Hackers are selling two Zero-Day Vulnerabilities of Zoom Video Conferencing Software, one for Windows and another for MacOS.
A Zero-day vulnerability is a software security vulnerability that is unknown to, or unaddressed by, those who should be interested in mitigating the vulnerability. Until the vulnerability is fixed, hackers can exploit it to adversely affect computer programs, data, additional computers or a network.
According to a report by Motherboard, “I don’t see how it makes sense compared to the concrete potential in terms of intelligence, I think it’s just kids who hope to make a bang,” said the source, who estimated the exploit to be worth around half the asking price.
“Zoom takes user security extremely seriously. Since learning of these rumors, we have been working around the clock with a reputable, industry-leading security firm to investigate them,” the company said in a statement. “To date, we have not found any evidence substantiating these claims.”
The zero-day for Zoom on Windows would allow hackers to access the app, but would need to be coupled with another bug to access the whole machine. The MacOS one is not an RCE, according to the two anonymous sources.
The asking price for the zero-day for the Zoom Windows app is $500,000, according to one of the sources, who deals with the procurement of exploits but has decided not to purchase this one, said Motherboard.

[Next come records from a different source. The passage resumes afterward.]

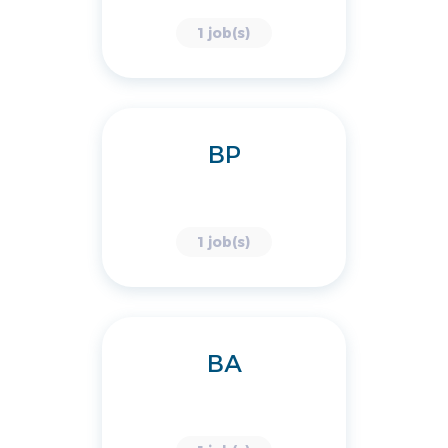
1 job(s)
BP
1 job(s)
BA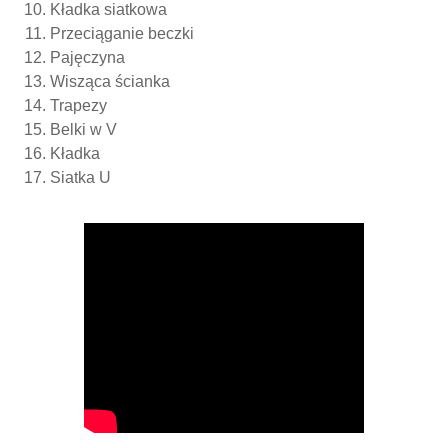
Kładka siatkowa
Przeciąganie beczki
Pajęczyna
Wisząca ścianka
Trapezy
Belki w V
Kładka
Siatka U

Previously, the FBI had issued a warning about Zoom hijacking. The U.S senate has also given advise to government agencies not to use Zoom.

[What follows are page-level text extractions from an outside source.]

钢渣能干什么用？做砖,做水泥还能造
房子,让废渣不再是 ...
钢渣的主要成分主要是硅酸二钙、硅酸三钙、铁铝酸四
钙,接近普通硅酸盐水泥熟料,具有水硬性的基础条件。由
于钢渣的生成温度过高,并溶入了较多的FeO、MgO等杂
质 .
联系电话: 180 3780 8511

Today, in this period of global lockdown due to COVID-19 everyone is using video conferencing software for personal use, meetings, teaching. We know that Bugs can be found in any software but recently Zoom is being exposed badly.
Top Companies Banned Zoom
- Google has banned the Zoom video conferencing software for its employee laptops, and said it doesn’t meet security standards.
- Elon Musk’s rocket company SpaceX has banned its employees from using video conferencing app Zoom, citing “significant privacy and security concerns,”.
- Stanchart and Siemens told its staff to not use Zoom video Conferencing Software.
- Standard Chartered Bank issued notice to their staff.
“Zoom Not Safe” Indian Government Warns People On Video Conference Service, NDTV reported.
“Zoom is not a safe platform even for usage of individuals, a detailed advisory has already been issued by CERT-India,” the home ministry said in a new advisory.
“Most of the settings can be done by login into users zoom account at website, or installed application at PC/Laptop/Phone and also during conduct of conference. However certain settings are possible through certain mode/channel only,” the guidelines from the Union home ministry read.
Zoom User Credentials Hacked
Two days ago, a report said that the Zoom user credentials got hacked, which includes Zoom user’s email address, password, personal meeting URL, and their host key — a six-digit pin tied to the owner’s Zoom account, which is used to claim host controls for a meeting. And some of these account details belong to high-profile companies including Chase and Citybank, according to Cyble, which checked the veracity of the accounts belonging to some of their clients and confirmed they were valid.
Zoom Responds and Committed
- Over the next 90 days, we are committed to dedicating the resources needed to better identify, address, and fix issues proactively. We are also committed to being transparent throughout this process. We want to do what it takes to maintain your trust. This includes:
- Enacting a feature freeze, effectively immediately, and shifting all our engineering resources to focus on our biggest trust, safety, and privacy issues.
- Conducting a comprehensive review with third-party experts and representative users to understand and ensure the security of all of our new consumer use cases.
- Preparing a transparency report that details information related to requests for data, records, or content.
- Enhancing our current bug bounty program.
- Launching a CISO council in partnership with leading CISOs from across the industry to facilitate an ongoing dialogue regarding security and privacy best practices.
- Engaging a series of simultaneous white box penetration tests to further identify and address issues.
Zoom upgraded their Security Plan
New Security icon in the meeting controls
The newly released Security icon in the toolbar provides Zoom Meetings hosts and co-hosts with one-click access to a number of existing Zoom security features, including Lock Meeting and Enable the Waiting Room.
Enhanced meeting password complexity
Account owners and admins can now configure minimum meeting password requirements to include numbers, letters, and special characters, or allow only numeric passwords. Free Basic account users will now use alphanumeric passwords by default instead of numeric passwords.
Bug bounty program with Katie Moussouris of Luta Security
Zoom will be working with Luta Security to reboot our bug bounty program. Luta Security was founded by Katie Moussouris, who created some of the most important vulnerability programs still running today. She started Microsoft Vulnerability Research and Symantec Vulnerability Research, and also started Microsoft’s and the Pentagon’s bug bounty programs. Luta Security will be assessing Zoom’s program holistically with a 90-day “get well” plan, which will cover all internal vulnerability handling processes.
In the first week of month, UNC Path Injection Vulnerability found in Zoom.
Hackers could steal your Windows Credentials. Once clicked, the attack would eventually allow the attacker-controlled SMB share to automatically capture authentication data from Windows, without the knowledge of the targeted user. Afterthat Zoom has fixed this vulnerability.